PPE offers motivated students courses and extra-curricular opportunities that prepare them to effectively analyze, engage, and develop solutions for today's complex social problems:

  • PPE gives students the wide range of skills and perspectives needed to solve complex social problems that have ethical, political, and economic dimensions.
  • PPE's interdisciplianry approach corrects the problem of academic research specialization. While PPE dive deeply into specialized topics (and complete a traditional major), they also learn to present this specialized knowledge to a general audience. Economists speak to Philosophers who speak to Political Scientists.
  • PPE combines many of the best parts of the university to create a rich and vibrant learning community.

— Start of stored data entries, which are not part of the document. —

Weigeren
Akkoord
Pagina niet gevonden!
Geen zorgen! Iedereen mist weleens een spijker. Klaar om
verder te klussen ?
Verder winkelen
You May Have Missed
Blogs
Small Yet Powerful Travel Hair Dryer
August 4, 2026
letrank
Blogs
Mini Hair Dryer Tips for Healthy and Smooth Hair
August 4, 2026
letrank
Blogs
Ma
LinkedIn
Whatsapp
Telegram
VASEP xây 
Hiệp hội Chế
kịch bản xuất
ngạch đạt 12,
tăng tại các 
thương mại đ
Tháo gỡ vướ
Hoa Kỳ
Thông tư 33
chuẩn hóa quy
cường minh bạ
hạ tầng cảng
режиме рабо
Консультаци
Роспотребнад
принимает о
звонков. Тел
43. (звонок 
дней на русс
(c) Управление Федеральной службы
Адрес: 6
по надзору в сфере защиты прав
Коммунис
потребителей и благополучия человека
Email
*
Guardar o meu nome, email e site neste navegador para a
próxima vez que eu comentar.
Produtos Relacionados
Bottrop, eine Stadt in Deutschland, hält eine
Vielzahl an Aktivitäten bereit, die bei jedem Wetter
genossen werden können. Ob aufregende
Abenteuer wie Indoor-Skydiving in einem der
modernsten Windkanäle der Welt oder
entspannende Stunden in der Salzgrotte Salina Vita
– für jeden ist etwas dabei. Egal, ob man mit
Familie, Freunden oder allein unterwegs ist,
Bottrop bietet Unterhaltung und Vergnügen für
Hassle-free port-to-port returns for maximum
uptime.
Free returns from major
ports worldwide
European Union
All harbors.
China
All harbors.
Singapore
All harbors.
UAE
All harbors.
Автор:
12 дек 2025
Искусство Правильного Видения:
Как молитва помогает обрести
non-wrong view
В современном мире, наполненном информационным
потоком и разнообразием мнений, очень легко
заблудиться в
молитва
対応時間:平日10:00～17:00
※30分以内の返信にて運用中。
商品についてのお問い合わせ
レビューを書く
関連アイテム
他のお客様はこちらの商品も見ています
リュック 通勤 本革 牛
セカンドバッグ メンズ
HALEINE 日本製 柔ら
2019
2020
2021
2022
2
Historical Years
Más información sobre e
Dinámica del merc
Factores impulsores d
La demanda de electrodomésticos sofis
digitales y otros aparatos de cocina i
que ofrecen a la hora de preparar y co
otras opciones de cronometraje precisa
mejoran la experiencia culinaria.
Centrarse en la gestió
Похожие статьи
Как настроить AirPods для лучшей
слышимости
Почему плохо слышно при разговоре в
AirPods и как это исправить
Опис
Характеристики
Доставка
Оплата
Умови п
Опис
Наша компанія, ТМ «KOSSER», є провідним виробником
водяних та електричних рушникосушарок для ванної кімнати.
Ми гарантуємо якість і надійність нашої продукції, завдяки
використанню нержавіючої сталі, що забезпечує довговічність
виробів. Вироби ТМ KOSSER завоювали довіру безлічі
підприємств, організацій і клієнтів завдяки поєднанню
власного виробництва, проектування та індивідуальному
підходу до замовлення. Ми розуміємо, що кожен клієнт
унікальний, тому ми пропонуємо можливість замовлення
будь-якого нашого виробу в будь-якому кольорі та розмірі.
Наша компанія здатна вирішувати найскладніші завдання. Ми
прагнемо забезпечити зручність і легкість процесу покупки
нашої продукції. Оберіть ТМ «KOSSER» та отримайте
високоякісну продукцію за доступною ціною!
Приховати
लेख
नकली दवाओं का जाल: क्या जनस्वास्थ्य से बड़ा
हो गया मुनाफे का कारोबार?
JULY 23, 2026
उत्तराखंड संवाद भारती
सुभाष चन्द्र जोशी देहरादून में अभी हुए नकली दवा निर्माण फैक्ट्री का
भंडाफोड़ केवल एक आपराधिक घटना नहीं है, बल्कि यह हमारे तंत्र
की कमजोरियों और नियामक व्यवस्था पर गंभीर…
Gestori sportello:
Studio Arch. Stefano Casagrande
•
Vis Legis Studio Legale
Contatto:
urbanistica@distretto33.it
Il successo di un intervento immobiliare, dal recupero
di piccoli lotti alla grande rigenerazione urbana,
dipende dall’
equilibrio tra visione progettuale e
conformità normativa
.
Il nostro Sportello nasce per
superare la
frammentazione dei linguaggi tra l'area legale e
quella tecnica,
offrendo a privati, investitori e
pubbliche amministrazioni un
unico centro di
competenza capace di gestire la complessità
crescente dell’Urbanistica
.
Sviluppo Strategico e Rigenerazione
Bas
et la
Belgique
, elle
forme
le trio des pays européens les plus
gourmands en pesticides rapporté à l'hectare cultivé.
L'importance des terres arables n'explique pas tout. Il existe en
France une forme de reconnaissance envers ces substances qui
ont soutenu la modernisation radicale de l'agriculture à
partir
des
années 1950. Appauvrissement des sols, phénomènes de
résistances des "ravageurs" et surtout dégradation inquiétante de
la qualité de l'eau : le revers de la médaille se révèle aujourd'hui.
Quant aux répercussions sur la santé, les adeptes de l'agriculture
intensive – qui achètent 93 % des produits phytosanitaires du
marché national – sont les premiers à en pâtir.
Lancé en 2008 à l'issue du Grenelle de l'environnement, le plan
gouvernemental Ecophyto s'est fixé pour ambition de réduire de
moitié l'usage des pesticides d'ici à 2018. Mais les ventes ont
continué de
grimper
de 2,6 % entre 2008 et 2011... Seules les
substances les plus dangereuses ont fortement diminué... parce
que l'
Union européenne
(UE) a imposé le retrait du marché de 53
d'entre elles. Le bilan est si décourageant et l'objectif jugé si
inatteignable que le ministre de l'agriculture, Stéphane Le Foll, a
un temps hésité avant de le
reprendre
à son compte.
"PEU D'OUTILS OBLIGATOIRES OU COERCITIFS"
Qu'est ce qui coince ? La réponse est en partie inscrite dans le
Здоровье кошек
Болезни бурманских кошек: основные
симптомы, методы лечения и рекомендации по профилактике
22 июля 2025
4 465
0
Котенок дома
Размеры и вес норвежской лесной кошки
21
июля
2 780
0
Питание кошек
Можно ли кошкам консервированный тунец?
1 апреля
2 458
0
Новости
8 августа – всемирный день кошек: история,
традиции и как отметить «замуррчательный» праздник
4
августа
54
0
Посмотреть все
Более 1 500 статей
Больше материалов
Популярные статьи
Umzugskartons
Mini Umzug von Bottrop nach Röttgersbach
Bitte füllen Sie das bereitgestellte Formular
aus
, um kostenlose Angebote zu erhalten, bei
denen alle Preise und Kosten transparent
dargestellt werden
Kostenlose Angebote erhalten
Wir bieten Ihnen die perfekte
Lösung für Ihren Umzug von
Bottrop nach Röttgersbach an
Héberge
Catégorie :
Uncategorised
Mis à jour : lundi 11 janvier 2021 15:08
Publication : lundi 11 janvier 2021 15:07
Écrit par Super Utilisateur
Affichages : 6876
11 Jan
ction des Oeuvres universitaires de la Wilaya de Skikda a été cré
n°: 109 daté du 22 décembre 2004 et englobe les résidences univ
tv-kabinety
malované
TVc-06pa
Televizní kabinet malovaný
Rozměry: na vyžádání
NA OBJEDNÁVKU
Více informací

What Can I Do with a PPE Concentration?

Because the PPE concentration trains students to attack a wide range of problems using rigorous analytical techniques, it is an excellent basis for those who want to pursue careers in industry, journalism, politics, management, intelligence, marketing, industrial organization, and elsewhere; for those who want to go to law school; and for those who are interested in going to graduate school, whether in philosophy, economics, or political science.

  • If you want a career in industry or public service. For better or worse, the business world moves so fast that much of what you learn today will be obsolete after 5–10 years. What will never become obsolete is the ability to process information, understand what motivates people, adapt to new situations, solve problems, think straight, and communicate effectively. These are all skills that you will hone in the PPE program. Take it from people like the C.E.O. of Delta. When Richard Anderson is hiring, he wants people who use complete sentences, read books, can think about values, communicate well, and are able to solve problems.
  • If you’re going to Law School. In law school and beyond, nothing is more important than being able to take in large amounts of information, assess what’s important, spell out and analyze arguments, and present your conclusions clearly and convincingly, whether orally or in writing. The PPE program will help you develop all these skills. The data back it up: among the twelve largest disciplines, economics majors and philosophy majors are tied for first place in terms of LSAT scores, which play a pivotal role for entrance into law schools.
  • If you’re going to Graduate School. In graduate school and beyond, you’ll be expected to read huge amounts of text, synthesize the important points, and develop and present your own original work. Unsurprisingly, PPE students do very well in graduate school and beyond, including in academic careers. Again, the data reveal that majors in the PPE disciplines consistently score at the top of the rankings on the GRE test, on which admission to graduate school is partly based. And if you’re wondering, the evidence shows that they do spectacularly well on the GMAT too.